No soil, less water, greater yields: Modern farming methods for sustainable food supply
Farming methods are changing. With the need for more sustainable practices and alternatives to traditional methods, there are many exciting ways that people are employing to grow fruit and vegetables.
In South Africa, we are beginning to see a shift towards alternative farming methods. Retailers like Woolworths are partnering with local farmers for the supply of fresh produce grown through sustainable means. This is encouraging many community farmers to seek out alternative ways of farming with less inputs, including harsh chemicals. This is great news even for consumers as we know we’ll be getting more organic goodness in our meals.
Below, we will discuss different farming methods such as Sack farming, Hydroponics and Aquaponics.
Aquaponic farmers use fish to give nutrients to the plants. The advantage of this system is that it is a closed-loop; the plants are fed nutrients through fish waste, and the plants both feed the fish and clean the water for the fish. This farming method saves water and can be used to raise aquatic animals like trout, tilapia, crayfish or prawns.
Aquaponics is best for plants found in a salad; tomatoes, lettuce, pepper, and cucumber. Growing plants using aquaponics is entirely organic; you cannot use any harsh chemicals while growing your plants because they will harm the fish.
One of the most common systems in aquaponics is the “Deep water culture set up”:
In this system, a foam raft is placed above a tank of water so that the roots of the plants drop into the water and soak up nutrients from the water in the second tank.

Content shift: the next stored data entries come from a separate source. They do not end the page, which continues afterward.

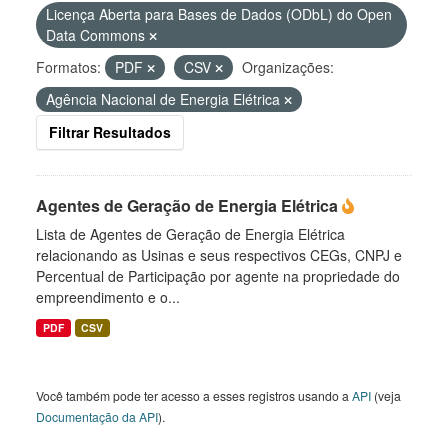
Licença Aberta para Bases de Dados (ODbL) do Open
Data Commons
Formatos:
PDF
CSV
Organizações:
Agência Nacional de Energia Elétrica
Filtrar Resultados
Agentes de Geração de Energia Elétrica
Lista de Agentes de Geração de Energia Elétrica
relacionando as Usinas e seus respectivos CEGs, CNPJ e
Percentual de Participação por agente na propriedade do
empreendimento e o...
PDF
CSV
Você também pode ter acesso a esses registros usando a
API
(veja
Documentação da API
).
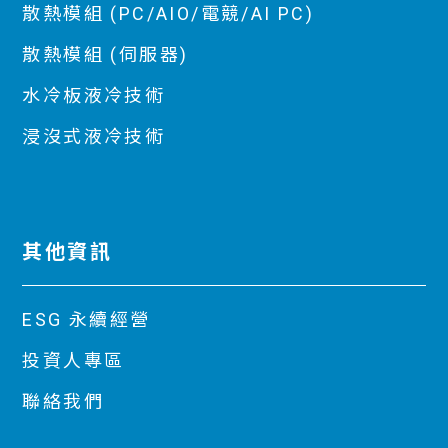
散熱模組 (PC/AIO/電競/AI PC)
散熱模組 (伺服器)
水冷板液冷技術
浸沒式液冷技術
其他資訊
ESG 永續經營
投資人專區
聯絡我們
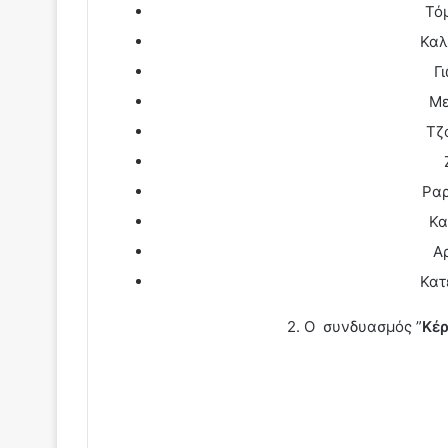
Τό
Καλ
Γ
Με
Τζ
Ραρ
Κα
Α
Κατ
2. Ο συνδυασμός ”
Κέρ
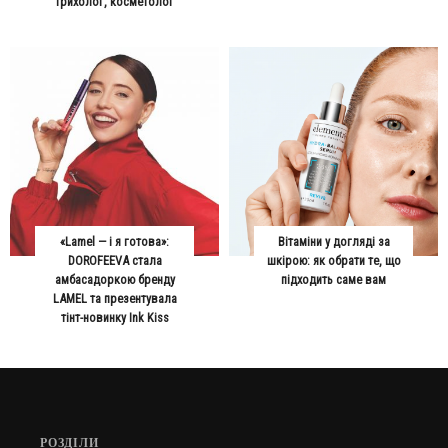
трихолог, косметолог
«Lamel — і я готова»:
Вітаміни у догляді за
DOROFEEVA стала
шкірою: як обрати те, що
амбасадоркою бренду
підходить саме вам
LAMEL та презентувала
тінт-новинку Ink Kiss
РОЗДІЛИ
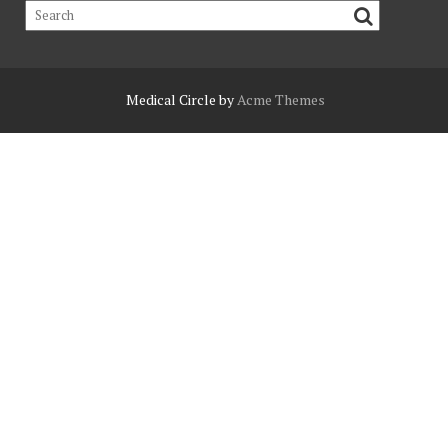
Medical Circle by
Acme Themes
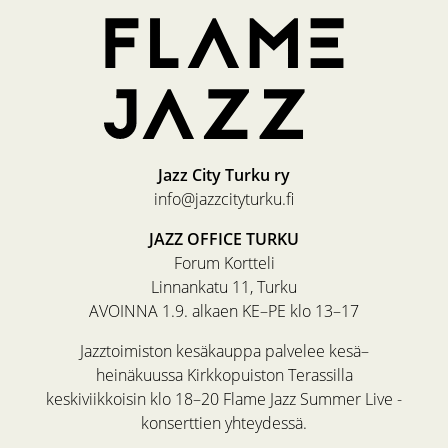
Jazz City Turku ry
info@jazzcityturku.fi
JAZZ OFFICE TURKU
Forum Kortteli
Linnankatu 11, Turku
AVOINNA 1.9. alkaen KE–PE klo 13–17
Jazztoimiston kesäkauppa palvelee kesä–
heinäkuussa Kirkkopuiston Terassilla
keskiviikkoisin klo 18–20 Flame Jazz Summer Live -
konserttien yhteydessä.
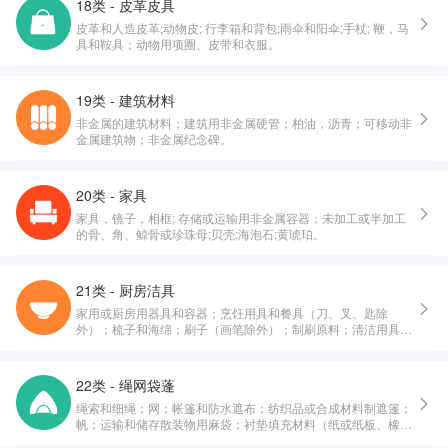
18类 - 皮革皮具
皮革和人造皮革;动物皮; 行李箱和背包;雨伞和阳伞;手杖; 鞭，马
具和鞍具；动物用项圈、皮带和衣服。
19类 - 建筑材料
非金属的建筑材料；建筑用非金属硬管；柏油，沥青；可移动非
金属建筑物；非金属纪念碑。
20类 - 家具
家具，镜子，相框; 存储或运输用非金属容器；未加工或半加工
的骨、角、鲸骨或珍珠母;贝壳;海泡石;黄琥珀。
21类 - 厨房洁具
家用或厨房用器具和容器；烹饪用具和餐具（刀、叉、匙除
外）；梳子和海绵；刷子（画笔除外）；制刷原料；清洁用具；
未加工或半加工玻璃（建筑用玻璃除外）；玻璃器皿、瓷器和陶
器。
22类 - 绳网袋蓬
绳索和细绳；网；帐篷和防水遮布；纺织品或合成材料制遮篷；
帆；运输和储存散装物用麻袋；衬垫填充材料（纸或纸板、橡
胶、塑料制除外）；纺织用纤维原料及其替代品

The second tank will have the fish inside it and will be joined to the first tank by pipes. Between the tanks is a filtration system, with a pump and a filter to remove solid waste.
Once everything is set up, there will not be much maintenance or work needed. This system can be used anywhere; in a greenhouse, a backyard, or even indoors in a room. This system can be adapted to suit different needs, for small families or even whole communities.
As opposed to traditional farming, which needs vast amounts of space, urban farming makes use of whatever space is around – rooftops, backyards or vacant spaces in the community. One of the ways this is done is through sack farming.
Sacks are filled with soil alternatives like Pine-shavings and small stones to drain water. Seeds are then planted, and the plants are grown from the tops and sides of the sacks. This method is most effective for vegetables, especially leafy greens, tomatoes and onions. In areas with low income, think about how many people could supplement their income or even create an income using this method.
Hydroponics is similar to aquaponics, excluding the fish. It is a method of farming that doesn’t use soil. Instead, you use water and mineral nutrient solutions to grow the plants. This technique is often used to grow smaller plants that take less time, such as lettuce, baby greens, herbs, and strawberries.
This method uses gravity to give the roots of the plants a continuous flow of the nutrient solution. A planting tray is placed at an angle on top of a bigger tank of water that contains a nutrient solution. The nutrient solution runs in a thin film over the roots, watering and feeding them but without totally soaking them. The thin film of nutrient solution keeps the upper section of the roots dry and allows them to get oxygen from the air. This solution is then drained back into the bigger tank, filtered, and pumped back into the planting tray.
Although this method can be used for large-scale farming, the system can be adapted to smaller spaces. Hydroponic systems can be stacked on top of each other in smaller spaces and placed on rooftops, in houses or backyards.
It is no secret that water scarcity and climate change have affected farming in South Africa. All three farming methods use much less water than traditional farming methods, and plants are not limited to a season. It looks like these methods are the future of farming, together with traditional farming methods for larger plants and trees.